• _INPUT DATA_
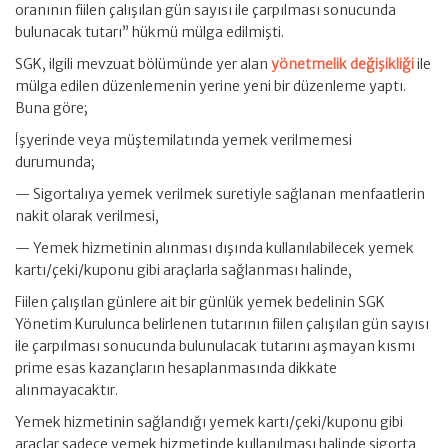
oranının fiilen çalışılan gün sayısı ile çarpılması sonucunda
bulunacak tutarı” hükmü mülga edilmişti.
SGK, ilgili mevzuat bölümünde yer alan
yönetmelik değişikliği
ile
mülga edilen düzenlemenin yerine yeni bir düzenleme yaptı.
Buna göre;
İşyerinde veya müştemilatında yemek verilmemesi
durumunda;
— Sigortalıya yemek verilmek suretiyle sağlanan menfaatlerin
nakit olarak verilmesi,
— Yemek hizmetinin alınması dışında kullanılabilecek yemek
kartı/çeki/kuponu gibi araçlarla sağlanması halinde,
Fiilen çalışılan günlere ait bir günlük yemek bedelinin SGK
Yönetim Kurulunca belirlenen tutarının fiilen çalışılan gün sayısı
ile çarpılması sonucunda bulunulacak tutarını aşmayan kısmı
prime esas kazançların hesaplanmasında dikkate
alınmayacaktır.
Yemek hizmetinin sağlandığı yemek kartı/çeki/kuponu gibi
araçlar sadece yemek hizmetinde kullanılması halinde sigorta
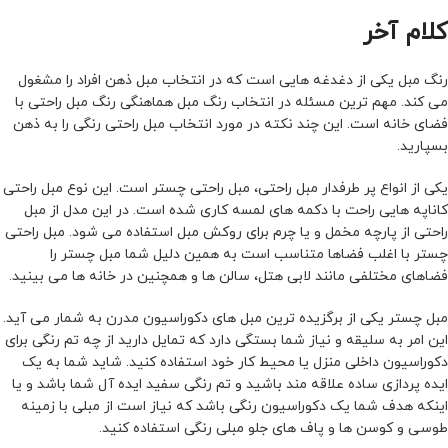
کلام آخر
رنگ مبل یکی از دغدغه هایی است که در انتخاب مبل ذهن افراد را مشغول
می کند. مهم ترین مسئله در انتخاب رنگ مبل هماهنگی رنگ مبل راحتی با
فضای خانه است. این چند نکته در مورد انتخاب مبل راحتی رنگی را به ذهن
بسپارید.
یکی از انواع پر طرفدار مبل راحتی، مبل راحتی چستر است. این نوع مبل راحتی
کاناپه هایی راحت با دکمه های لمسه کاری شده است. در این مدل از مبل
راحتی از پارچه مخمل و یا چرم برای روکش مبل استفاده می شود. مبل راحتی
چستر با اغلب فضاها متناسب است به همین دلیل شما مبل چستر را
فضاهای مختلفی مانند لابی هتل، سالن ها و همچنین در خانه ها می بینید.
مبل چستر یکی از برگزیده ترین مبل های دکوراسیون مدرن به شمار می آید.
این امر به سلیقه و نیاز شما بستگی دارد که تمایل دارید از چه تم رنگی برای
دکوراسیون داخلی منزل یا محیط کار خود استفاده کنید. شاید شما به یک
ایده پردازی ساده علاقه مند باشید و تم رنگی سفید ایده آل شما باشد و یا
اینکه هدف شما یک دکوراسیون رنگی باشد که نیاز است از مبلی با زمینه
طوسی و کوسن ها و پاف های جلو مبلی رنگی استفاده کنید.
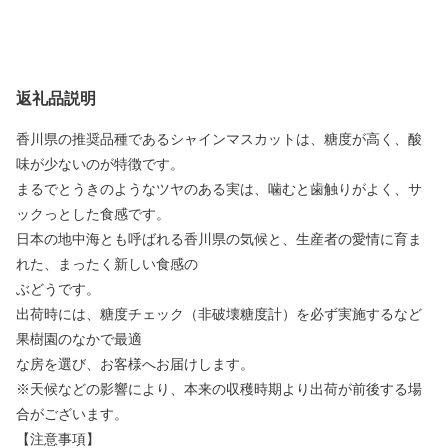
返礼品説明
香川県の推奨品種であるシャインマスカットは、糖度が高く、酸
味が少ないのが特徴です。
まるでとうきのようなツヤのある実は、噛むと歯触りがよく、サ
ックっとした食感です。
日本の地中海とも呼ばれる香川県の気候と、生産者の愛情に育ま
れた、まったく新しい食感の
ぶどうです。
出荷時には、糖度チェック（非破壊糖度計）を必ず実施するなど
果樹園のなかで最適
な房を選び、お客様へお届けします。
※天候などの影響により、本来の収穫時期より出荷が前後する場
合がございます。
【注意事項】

• _WHAT YOU HAVE TO DO_
Write out an exact copy of the listing, first line through the line containing "راحتی از پارچه", with the pictures left out.

• _ANSWER TO THE PROBLEM_
oranının fiilen çalışılan gün sayısı ile çarpılması sonucunda
bulunacak tutarı” hükmü mülga edilmişti.
SGK, ilgili mevzuat bölümünde yer alan
yönetmelik değişikliği
ile
mülga edilen düzenlemenin yerine yeni bir düzenleme yaptı.
Buna göre;
İşyerinde veya müştemilatında yemek verilmemesi
durumunda;
— Sigortalıya yemek verilmek suretiyle sağlanan menfaatlerin
nakit olarak verilmesi,
— Yemek hizmetinin alınması dışında kullanılabilecek yemek
kartı/çeki/kuponu gibi araçlarla sağlanması halinde,
Fiilen çalışılan günlere ait bir günlük yemek bedelinin SGK
Yönetim Kurulunca belirlenen tutarının fiilen çalışılan gün sayısı
ile çarpılması sonucunda bulunulacak tutarını aşmayan kısmı
prime esas kazançların hesaplanmasında dikkate
alınmayacaktır.
Yemek hizmetinin sağlandığı yemek kartı/çeki/kuponu gibi
araçlar sadece yemek hizmetinde kullanılması halinde sigorta
کلام آخر
رنگ مبل یکی از دغدغه هایی است که در انتخاب مبل ذهن افراد را مشغول
می کند. مهم ترین مسئله در انتخاب رنگ مبل هماهنگی رنگ مبل راحتی با
فضای خانه است. این چند نکته در مورد انتخاب مبل راحتی رنگی را به ذهن
بسپارید.
یکی از انواع پر طرفدار مبل راحتی، مبل راحتی چستر است. این نوع مبل راحتی
کاناپه هایی راحت با دکمه های لمسه کاری شده است. در این مدل از مبل
راحتی از پارچه مخمل و یا چرم برای روکش مبل استفاده می شود. مبل راحتی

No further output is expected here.